GENEVA, Sept 26 (Reuters) - Only 30 doctors remain in rebel-held eastern Aleppo, where they are in dire need of medical and surgical supplies to treat hundreds of wounded people among a trapped population of 300,000, Syrian doctors said on Monday.
At least 40 wounded people in the eight still-functioning hospitals - some of them makeshift centers hidden underground for fear of air strikes and shelling - require medical evacuation, they said.

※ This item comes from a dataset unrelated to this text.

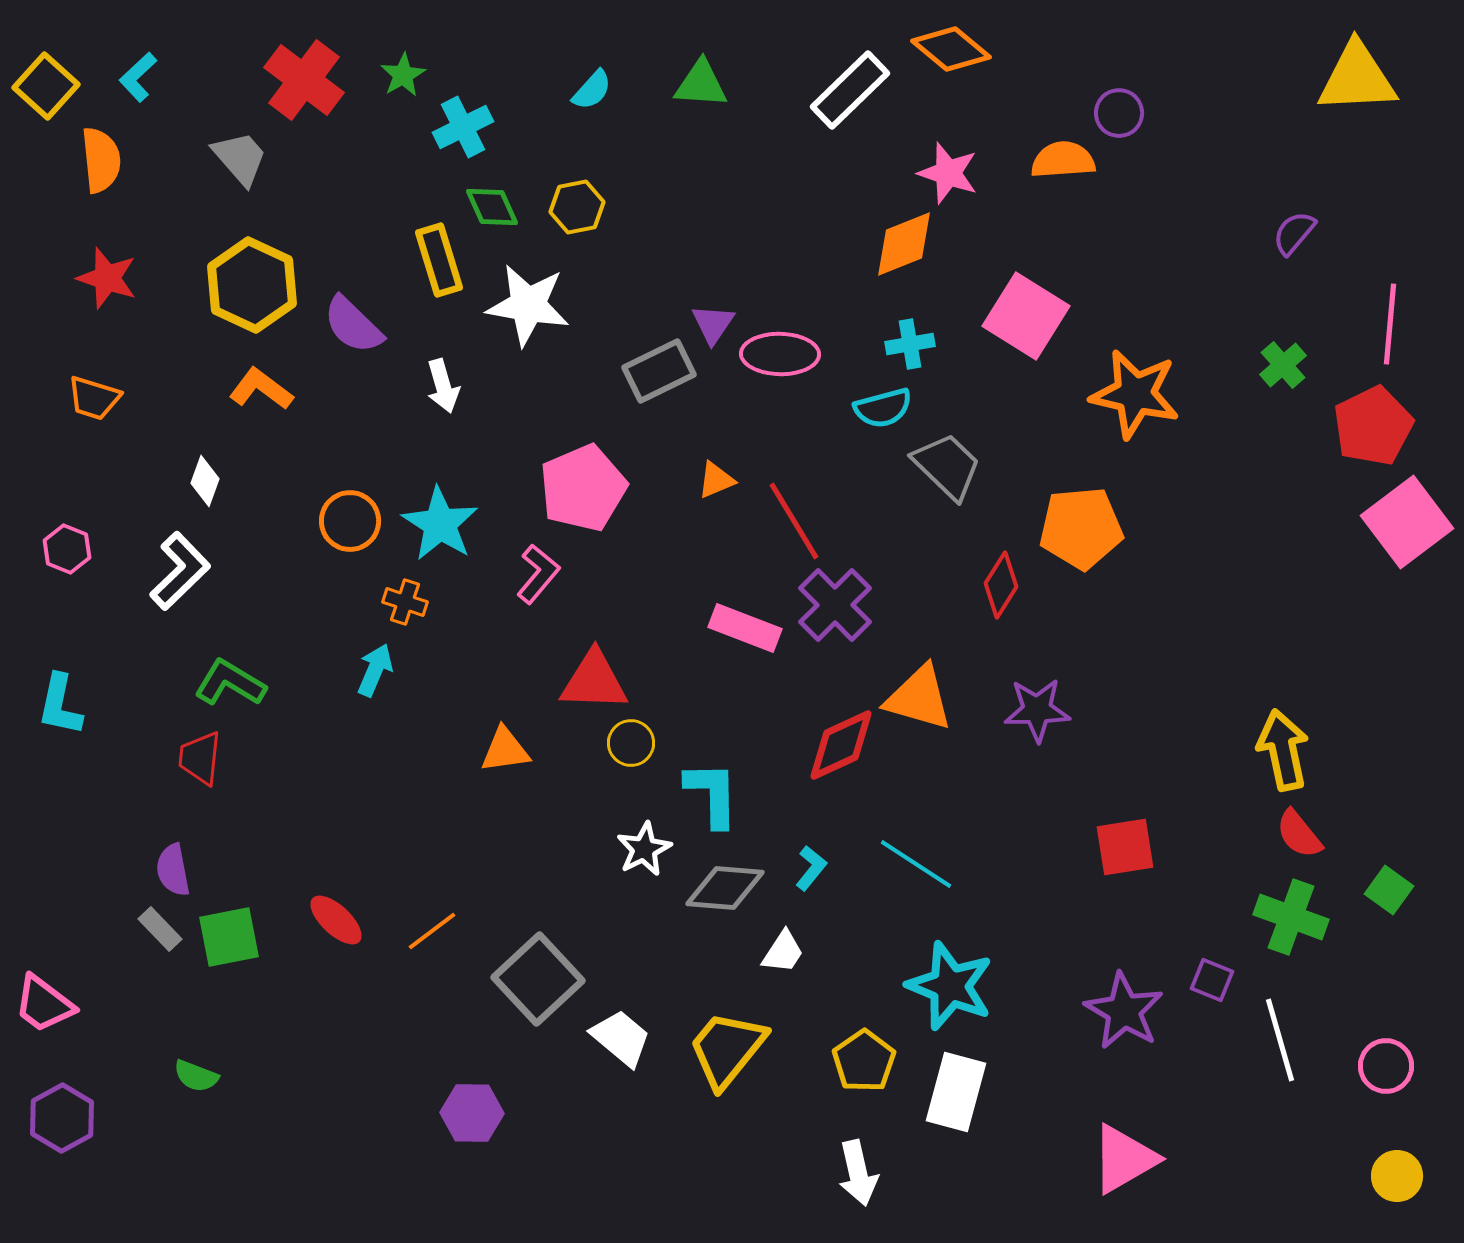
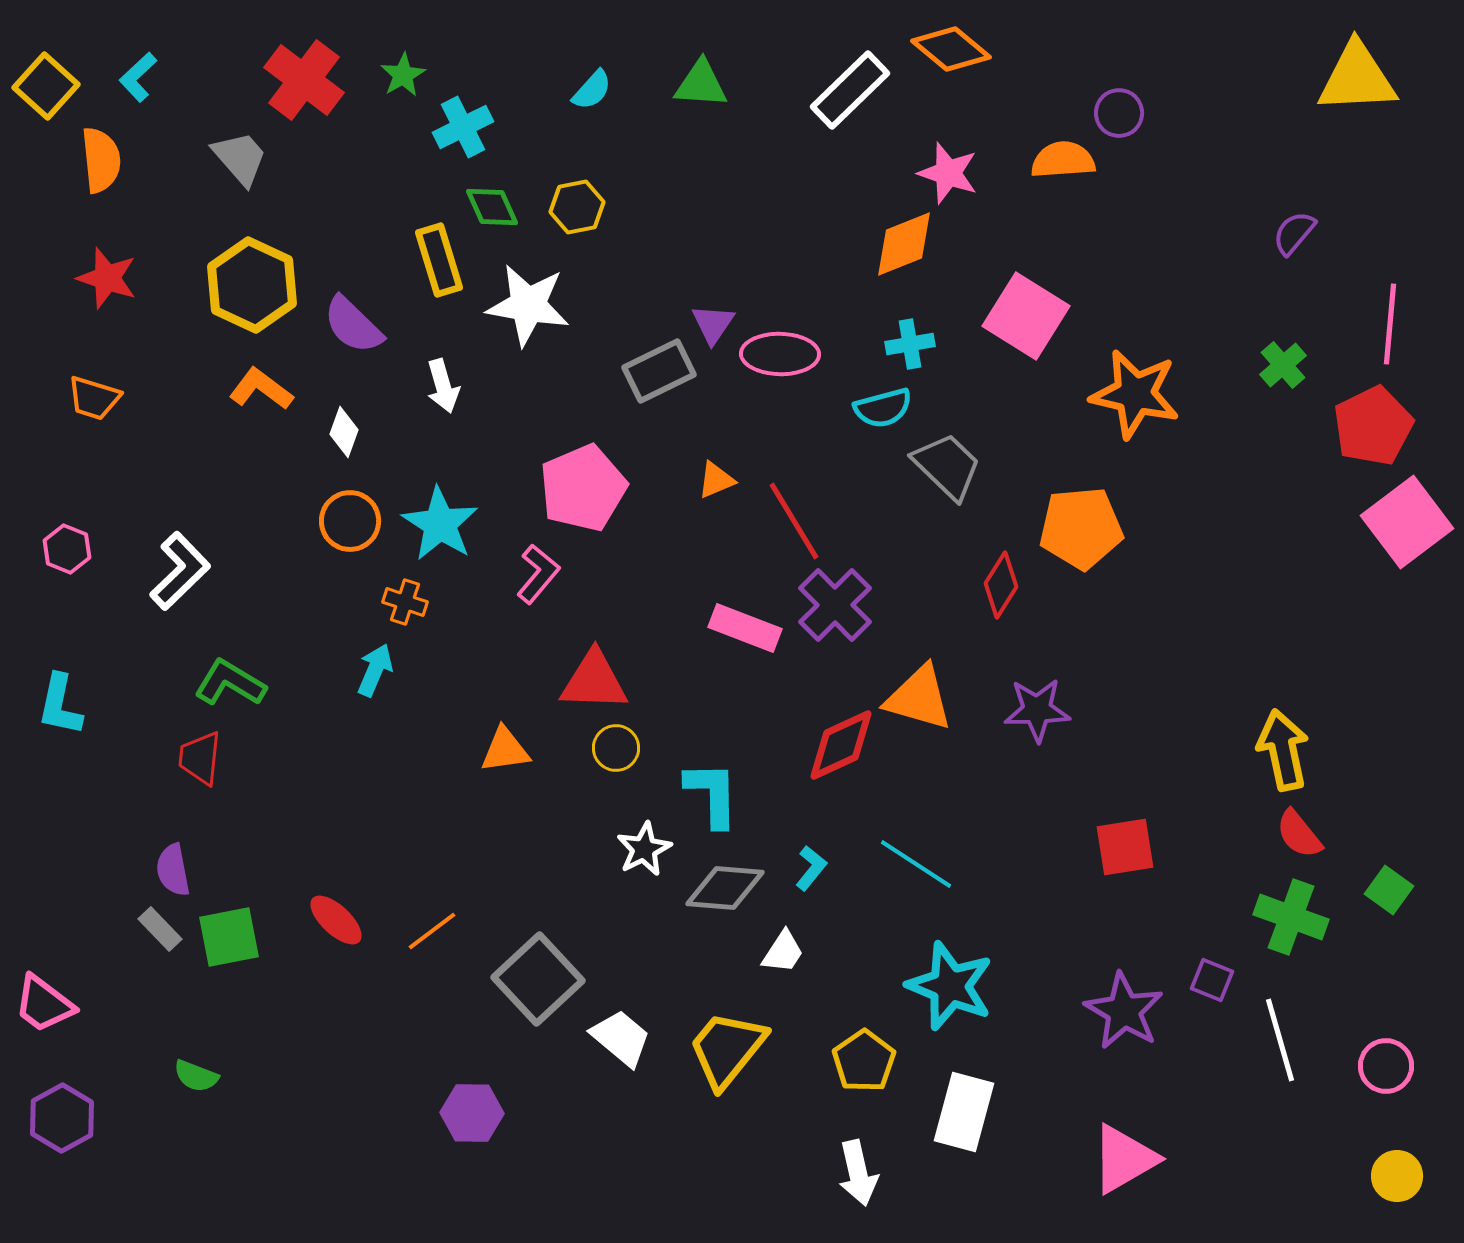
white diamond at (205, 481): moved 139 px right, 49 px up
yellow circle at (631, 743): moved 15 px left, 5 px down
white rectangle at (956, 1092): moved 8 px right, 20 px down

Dozens of air strikes hit rebel-held areas of the northern Syrian city overnight, a monitoring organization and a civil defense worker said, continuing a fierce air campaign by Syrian government and allied forces since a ceasefire broke down almost a week ago.
“There are 30 doctors who are still inside the eastern Aleppo city,” Abd Arrahman Alomar, a pediatrician who works for the Syrian Arab Medical Society (SAMS) in opposition-controlled areas, told a news briefing in Geneva.
They lack equipment and emergency medicines for treating the many trauma cases and there is only enough fuel to run hospital generators for 20 days. One obstetrician and two pediatricians remain to care for pregnant women and 85,000 children, he said.
The group documented more than 280 people killed in the last three days in eastern Aleppo, with 400 wounded, including 61 children, on Sunday alone.
“We go into mountains, we work underground, and even our facilities underground and into the mountains were targeted many times, many times,” Alomar said. “If this continues, we are going to the point of zero where there are no facilities to be protected, where there is no health staff to be protected.”
Mazen Kewara, Turkey country director for SAMS, said: “We have a huge need for fluids inside Aleppo. Still there is no IV (intravenous) fluids.”
Attacks on medical facilities and personnel have devastated the health care system, U.N. agencies and health experts say.
“The systematic and widespread assault on hospitals and doctors which is orchestrated mainly by Syrian government forces has cut off access to health care for hundreds of thousands, if not millions, of Syrians,” said Elise Baker of Physicians for Human Rights.
Since the conflict began in 2011, the New York-based group has documented 382 attacks on 269 separate medical facilities through June.
Some 90 percent were carried out by Syrian government forces or allied Russian forces, she said, citing evidence from video footage and photographs analyzed by weapons experts.
“The direct targeting of medical units and personnel has become a shocking hallmark of this horrific conflict in Syria,” said Dainius Puras, U.N. special rapporteur on the right to health.
Intentional attacks constitute war crimes and may amount to crimes against humanity, said Puras.